It was the summer of 1997 and Randy Hetrick, a Us Navy SEAL Troop commander, was deployed in Asia with the mission on hold. “The challenge is maintaining conditioning when you have no access to training facilities,” he says. So he started experimenting. Digging through his backpack, he discovered a jujitsu belt. By tying a knot at one end and throwing it over a door, he could use it to do a variation of a single-arm row. But he wanted more versatility, so he found some nylon webbing used for repairing parachute harnesses and stitched a more elaborate training strap. It had a Y shape with handles that doubled as stirrups. Now Hetrick could do pull-ups, curls, core exercises, leg work – a seemingly endless array of moves.
The SEAL team loved the contraption and dubbed it “the gizmo”. Still, nobody thought the gizmo, “a true invention of necessity”, would be of much interest to civilians. Now, 17 years later, that gizmo is called TRX (Total-Body Resistance Exercise), and it’s a fitness phenomenon. But Hetrick wasn’t just lucky.
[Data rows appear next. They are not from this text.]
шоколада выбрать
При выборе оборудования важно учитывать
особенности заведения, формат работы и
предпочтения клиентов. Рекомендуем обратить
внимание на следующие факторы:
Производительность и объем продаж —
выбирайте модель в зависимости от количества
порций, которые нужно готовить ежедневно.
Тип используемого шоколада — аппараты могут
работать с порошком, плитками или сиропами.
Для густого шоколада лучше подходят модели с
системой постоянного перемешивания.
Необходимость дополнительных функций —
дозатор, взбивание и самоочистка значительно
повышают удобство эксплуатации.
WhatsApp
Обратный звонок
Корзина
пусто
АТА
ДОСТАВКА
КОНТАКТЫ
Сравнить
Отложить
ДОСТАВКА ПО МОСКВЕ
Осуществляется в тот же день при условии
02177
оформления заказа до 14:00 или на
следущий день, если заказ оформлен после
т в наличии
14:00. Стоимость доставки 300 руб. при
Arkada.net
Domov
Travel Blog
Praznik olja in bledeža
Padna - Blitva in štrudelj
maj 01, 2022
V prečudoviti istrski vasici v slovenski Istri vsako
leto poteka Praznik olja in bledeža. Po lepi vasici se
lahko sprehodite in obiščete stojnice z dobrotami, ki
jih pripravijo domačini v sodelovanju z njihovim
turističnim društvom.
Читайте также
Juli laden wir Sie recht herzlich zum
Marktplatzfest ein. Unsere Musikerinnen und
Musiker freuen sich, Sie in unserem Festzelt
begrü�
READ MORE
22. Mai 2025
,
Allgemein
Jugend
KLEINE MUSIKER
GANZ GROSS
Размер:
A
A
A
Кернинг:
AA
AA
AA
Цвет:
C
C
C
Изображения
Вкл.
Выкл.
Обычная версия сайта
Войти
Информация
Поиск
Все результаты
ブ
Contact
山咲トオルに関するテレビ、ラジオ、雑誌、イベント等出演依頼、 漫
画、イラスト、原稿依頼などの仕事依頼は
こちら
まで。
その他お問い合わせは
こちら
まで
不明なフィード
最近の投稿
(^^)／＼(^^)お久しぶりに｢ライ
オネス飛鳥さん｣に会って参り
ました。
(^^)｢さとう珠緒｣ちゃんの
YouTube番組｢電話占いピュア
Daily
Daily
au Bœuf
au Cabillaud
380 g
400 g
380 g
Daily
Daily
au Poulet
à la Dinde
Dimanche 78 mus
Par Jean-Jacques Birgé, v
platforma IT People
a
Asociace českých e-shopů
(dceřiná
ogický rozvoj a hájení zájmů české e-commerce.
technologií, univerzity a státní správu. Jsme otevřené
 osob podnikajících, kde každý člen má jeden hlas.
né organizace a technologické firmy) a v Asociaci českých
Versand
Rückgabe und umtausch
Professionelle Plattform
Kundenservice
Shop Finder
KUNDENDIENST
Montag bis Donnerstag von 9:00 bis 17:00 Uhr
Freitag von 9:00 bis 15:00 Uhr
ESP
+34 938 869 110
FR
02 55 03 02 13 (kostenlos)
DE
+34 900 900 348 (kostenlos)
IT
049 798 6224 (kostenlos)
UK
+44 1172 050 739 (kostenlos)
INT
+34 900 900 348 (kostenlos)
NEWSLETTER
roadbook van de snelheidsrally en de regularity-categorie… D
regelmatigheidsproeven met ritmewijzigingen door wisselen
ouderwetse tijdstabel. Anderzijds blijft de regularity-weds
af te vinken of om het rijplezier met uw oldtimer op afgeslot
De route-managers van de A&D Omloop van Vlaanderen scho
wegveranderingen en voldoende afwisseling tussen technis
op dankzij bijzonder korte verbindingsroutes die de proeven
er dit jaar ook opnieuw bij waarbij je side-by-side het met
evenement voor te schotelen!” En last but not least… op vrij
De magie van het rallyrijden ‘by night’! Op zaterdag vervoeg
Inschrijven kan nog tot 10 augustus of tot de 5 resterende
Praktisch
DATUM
His rise from amateur inventor to fitness entrepreneur proves that a good idea is only half the battle.
1. Dive in Deep
After leaving the military
in 2001, Hetrick enrolled in business school at California’s
Stanford University. He was 36 and married, with a baby on the way. “I anchored the bottom of the first 20 exams,”
he says. But he realised the gizmo might be a means to pull himself up. He unveiled it in class and brought his prototype to the university’s sports training centre. “Pretty
soon, guys asked to try it .” The
keys: believing in his product and getting it into the hands of his target user.
2. Test and Tweak
If at first you don’t succeed… well, you’re like everyone else.
Hetrick tweaked his design at least 50 times. His SEAL buddies and some elite athletes pitched in. “No matter how smart you think you are, you need river guides to help you navigate the rapids,” he says. Hetrick’s first 49 tries weren’t mistakes. “We tend to see success as good and failure as bad,” says psychologist Professor Bill Crawford. “But failure can provide good information about what doesn’t work.”
3. Find Shortcuts
Hetrick made his TRX prototypes with a R400 sewing machine. But he gained ground
on his competitors, who had sleeker equipment but were less versatile. “Many creative people spend thousands
on prototypes,” says Bob
De Matteis, author of From Patent to Profit. But big innovations don’t always happen in big labs. De Matteis helped invent the self-opening shopping bag with a R40 investment:
a craft knife, plywood and coat
hangers. It’s a R16-billion business today.
4. Create a Movement
Soon after earning his MBA in 2003, Hetrick launched Fitness Anywhere in San Francisco. “I netted a grand or so a month, but it seemed like a fortune.” He kept at it, selling the TRX first to pro athletes and trainers and then to gyms. Eventually he branched out, bundling the TRX with workout DVDs
and creating a certification for TRX instructors. The movement gained momentum
as people began to design
and share their own TRX
exercises and circuits.
5. Hone Your Message
Sure, suspension training has been around for a long time, says Fabio Comana,
an exercise physiologist with the National Academy of Sports Medicine. What set TRX apart was its slogan: “Make Your Body Your
Machine.” Hetrick marketed it as “a gym in your backpack”,
as handy for workouts as the iPod is for music. “Portability and convenience in exercise is booming,” says Comana. “TRX satisfied the customers’ needs – perhaps even their unrecognised needs.”
6. Keep Innovating
Today TRX has 110 employees
and annual revenues of over R600-million. But Hetrick knows TRX needs to keep evolving. “Every few years we’ll come out with another true innovation,” he says. The
latest, the TRX Rip Trainer, is a bar joined to a resistance cord that’s especially good for high-speed, low-load rotational training and core work. It’s too early to say if the new tool will be a hit, but Hetrick notes that it’s on a significantly
faster growth track than his original gizmo was.